Lemonade is Not a Crime
As a former employee and part-owner of an illegal (and yet very profitable) lawn-care operation, I'm particularly sensitive to stories about the overweening enforcement of licensing requirements against children. Check out this one from Tulare, California:
The story began Monday morning when Daniela and her stepmother, Marisa Earnest, set up shop at Cartmill Avenue and Hillman Street in north Tulare.
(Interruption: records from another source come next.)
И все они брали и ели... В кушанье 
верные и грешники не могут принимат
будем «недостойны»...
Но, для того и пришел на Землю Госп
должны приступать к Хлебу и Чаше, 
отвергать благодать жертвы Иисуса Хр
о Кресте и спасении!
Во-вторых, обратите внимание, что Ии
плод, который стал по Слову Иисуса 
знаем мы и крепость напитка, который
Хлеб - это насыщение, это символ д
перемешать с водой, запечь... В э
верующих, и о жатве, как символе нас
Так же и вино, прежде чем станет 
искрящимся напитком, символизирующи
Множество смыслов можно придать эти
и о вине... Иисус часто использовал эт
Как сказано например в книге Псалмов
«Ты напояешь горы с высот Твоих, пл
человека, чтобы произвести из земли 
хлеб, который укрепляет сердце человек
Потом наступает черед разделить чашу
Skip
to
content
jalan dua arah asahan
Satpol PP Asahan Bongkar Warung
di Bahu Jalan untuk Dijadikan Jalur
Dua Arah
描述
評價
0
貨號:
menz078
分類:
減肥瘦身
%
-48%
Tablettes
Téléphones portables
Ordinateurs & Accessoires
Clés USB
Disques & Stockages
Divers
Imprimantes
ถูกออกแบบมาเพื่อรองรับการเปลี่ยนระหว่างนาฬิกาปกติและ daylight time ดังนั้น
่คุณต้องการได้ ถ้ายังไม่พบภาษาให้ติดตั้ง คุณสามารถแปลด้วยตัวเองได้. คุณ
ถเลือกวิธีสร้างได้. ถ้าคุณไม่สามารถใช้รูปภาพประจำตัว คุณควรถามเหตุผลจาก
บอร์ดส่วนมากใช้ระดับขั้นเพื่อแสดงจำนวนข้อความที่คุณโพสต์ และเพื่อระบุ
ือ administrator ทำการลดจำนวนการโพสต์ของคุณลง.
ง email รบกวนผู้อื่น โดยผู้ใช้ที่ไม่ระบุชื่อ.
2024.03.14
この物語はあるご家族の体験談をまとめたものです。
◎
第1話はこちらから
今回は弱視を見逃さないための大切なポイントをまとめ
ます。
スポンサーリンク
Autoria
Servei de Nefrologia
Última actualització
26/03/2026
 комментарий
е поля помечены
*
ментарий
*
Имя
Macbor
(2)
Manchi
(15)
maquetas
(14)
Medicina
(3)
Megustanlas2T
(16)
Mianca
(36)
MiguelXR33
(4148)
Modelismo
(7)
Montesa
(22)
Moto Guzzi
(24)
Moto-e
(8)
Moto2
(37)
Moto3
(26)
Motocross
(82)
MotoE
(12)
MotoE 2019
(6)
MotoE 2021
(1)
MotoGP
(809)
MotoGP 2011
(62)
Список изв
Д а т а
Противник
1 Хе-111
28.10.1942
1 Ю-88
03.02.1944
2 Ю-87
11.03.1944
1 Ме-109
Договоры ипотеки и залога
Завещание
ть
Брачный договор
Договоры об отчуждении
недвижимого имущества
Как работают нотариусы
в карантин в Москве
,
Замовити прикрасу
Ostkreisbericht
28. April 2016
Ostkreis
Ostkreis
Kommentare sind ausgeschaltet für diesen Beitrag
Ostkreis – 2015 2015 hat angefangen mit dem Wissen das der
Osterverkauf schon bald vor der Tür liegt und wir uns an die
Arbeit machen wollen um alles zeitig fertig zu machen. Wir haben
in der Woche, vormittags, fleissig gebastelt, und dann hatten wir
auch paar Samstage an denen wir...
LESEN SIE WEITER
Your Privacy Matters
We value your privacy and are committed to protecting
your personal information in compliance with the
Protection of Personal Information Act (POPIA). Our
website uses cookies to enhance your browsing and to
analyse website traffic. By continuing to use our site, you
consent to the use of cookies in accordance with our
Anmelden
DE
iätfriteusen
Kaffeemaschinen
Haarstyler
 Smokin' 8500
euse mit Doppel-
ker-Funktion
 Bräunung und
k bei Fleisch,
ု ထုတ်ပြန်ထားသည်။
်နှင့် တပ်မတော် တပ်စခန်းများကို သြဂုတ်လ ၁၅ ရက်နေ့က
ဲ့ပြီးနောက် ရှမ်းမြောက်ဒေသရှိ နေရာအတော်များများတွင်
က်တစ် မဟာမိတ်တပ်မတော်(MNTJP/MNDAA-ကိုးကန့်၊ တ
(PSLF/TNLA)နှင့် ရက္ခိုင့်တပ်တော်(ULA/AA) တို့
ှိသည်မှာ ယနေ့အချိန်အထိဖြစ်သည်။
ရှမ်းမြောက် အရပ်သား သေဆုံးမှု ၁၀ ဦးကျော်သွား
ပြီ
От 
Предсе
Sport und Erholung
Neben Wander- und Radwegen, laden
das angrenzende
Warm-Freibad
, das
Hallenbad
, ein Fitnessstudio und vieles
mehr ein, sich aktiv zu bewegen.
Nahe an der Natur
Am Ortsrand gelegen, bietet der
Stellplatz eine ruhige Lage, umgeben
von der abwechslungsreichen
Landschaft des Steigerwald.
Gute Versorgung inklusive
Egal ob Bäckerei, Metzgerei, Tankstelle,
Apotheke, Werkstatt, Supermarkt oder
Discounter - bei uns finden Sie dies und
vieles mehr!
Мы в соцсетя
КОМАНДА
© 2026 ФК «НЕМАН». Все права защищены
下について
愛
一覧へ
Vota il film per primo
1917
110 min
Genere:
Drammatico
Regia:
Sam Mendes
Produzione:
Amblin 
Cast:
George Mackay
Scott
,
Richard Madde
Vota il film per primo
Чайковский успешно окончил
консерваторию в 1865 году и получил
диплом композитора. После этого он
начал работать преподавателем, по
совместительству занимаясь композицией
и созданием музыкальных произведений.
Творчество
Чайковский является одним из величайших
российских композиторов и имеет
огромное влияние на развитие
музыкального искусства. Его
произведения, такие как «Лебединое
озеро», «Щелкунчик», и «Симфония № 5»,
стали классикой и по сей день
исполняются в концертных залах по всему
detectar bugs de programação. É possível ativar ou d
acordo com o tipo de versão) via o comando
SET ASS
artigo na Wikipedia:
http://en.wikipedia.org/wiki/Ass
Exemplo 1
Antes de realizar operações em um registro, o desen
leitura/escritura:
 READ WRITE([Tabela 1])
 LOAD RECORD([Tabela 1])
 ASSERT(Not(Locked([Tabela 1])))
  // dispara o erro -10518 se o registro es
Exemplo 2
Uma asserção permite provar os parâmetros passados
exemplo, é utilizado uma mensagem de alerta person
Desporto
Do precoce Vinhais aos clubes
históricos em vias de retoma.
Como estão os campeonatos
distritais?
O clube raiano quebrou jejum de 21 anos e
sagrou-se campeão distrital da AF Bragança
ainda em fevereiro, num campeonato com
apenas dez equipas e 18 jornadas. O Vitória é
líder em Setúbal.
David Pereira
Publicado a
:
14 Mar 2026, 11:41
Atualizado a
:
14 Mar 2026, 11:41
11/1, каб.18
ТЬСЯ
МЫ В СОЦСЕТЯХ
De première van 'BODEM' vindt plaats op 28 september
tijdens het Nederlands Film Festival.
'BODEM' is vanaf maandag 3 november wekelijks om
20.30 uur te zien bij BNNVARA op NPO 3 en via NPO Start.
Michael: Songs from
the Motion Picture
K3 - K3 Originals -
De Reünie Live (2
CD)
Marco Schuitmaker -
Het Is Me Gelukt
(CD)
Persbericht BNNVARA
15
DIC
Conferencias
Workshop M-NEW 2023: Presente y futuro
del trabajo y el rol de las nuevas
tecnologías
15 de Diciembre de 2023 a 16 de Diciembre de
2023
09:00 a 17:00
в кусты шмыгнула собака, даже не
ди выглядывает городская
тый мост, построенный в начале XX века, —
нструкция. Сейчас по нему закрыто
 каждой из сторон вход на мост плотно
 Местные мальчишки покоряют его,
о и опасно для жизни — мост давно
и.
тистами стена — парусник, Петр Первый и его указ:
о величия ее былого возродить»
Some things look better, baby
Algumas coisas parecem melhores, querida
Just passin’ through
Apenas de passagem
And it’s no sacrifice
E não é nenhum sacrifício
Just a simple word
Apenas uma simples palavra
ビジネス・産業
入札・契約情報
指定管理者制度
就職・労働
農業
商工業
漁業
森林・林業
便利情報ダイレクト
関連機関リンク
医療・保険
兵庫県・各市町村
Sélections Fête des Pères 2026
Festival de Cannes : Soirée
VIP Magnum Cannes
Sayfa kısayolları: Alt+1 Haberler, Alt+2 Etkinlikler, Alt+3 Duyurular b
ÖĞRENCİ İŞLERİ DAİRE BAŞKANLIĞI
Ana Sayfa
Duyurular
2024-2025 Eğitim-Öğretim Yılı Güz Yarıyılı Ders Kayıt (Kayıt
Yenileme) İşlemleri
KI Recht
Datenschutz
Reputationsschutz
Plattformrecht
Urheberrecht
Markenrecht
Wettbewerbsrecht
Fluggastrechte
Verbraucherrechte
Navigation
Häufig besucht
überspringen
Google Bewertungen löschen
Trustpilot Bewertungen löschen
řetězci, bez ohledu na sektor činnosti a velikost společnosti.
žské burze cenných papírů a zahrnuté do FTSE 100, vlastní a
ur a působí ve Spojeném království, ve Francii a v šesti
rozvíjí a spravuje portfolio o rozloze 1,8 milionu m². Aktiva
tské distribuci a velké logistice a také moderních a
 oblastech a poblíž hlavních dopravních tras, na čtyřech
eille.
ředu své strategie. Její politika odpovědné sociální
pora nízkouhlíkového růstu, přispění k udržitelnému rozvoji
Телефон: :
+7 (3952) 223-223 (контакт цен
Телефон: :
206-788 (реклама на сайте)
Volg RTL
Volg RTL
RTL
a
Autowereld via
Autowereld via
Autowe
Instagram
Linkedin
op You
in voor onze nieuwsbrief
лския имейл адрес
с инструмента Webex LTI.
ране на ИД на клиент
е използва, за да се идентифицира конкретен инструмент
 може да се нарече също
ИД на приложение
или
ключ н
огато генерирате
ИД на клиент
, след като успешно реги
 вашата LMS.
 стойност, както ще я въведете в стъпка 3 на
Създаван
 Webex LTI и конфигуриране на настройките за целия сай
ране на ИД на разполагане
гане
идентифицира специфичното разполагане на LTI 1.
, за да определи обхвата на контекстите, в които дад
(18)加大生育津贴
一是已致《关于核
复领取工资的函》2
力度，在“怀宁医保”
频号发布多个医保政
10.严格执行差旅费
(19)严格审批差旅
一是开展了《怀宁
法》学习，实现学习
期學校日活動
The lemonade was freshly squeezed and priced at $2 for a 32-ounce plastic cup.
Richard Garcia, a Tulare code enforcement officer, happened to be at the same intersection to remove illegal signs left behind by someone selling tetherball poles.
Garcia told Daniela and her stepmother that their lemonade stand—on the northwest corner of the busy intersection—was not safe, and also that they needed a business license to sell lemonade….
"[Garcia] wasn't out there on lemonade patrol," said Frank Furtaw, Tulare's code enforcement manager. Garcia was merely applying the city's code enforcement laws equitably, Furtaw said.
Cue the vice mayor of Tulare, who is obviously still honing his not-being-a-hypocrite skills:
Vice Mayor Philip Vandegrift said a compromise—possibly asking lemonade stand operators to pay a nominal fee or establishing a license fee waiver for children under a certain age—could be the outcome of Daniela's experience.
However, the city needs to enforce vendor laws, Vandegrift said, "otherwise we'll have people on every corner."
But Vandegrift doesn't want to take away lemonade stands from children. For many, it represents their first opportunity to flex their entrepreneurial muscles.
"I had many a lemonade stand as a kid right in front of my home," he said.
In 2005, Nick Gillespie noted a similar incident in Massachusetts.